:: THE DATA ::
%%

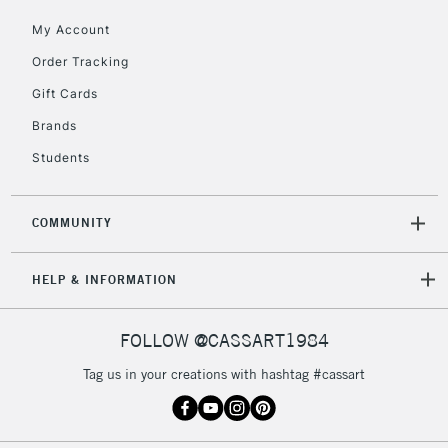
My Account
2-3 Working Days
FREE over £30
CLICK AND COLLECT
Order Tracking
Mon - Fri
Gift Cards
Unavailable for
Currently Unavailable
10am-6pm
orders under
Brands
£30
Students
To return items, please follow the instructions on our
COMMUNITY
return page
HELP & INFORMATION
FOLLOW @CASSART1984
Tag us in your creations with hashtag #cassart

%%

:: WHAT YOU WILL DO ::
Return the records verbatim, minus pictures.

:: WRITTEN ANSWER ::
My Account
2-3 Working Days
FREE over £30
CLICK AND COLLECT
Order Tracking
Mon - Fri
Gift Cards
Unavailable for
Currently Unavailable
10am-6pm
orders under
Brands
£30
Students
To return items, please follow the instructions on our
COMMUNITY
return page
HELP & INFORMATION
FOLLOW @CASSART1984
Tag us in your creations with hashtag #cassart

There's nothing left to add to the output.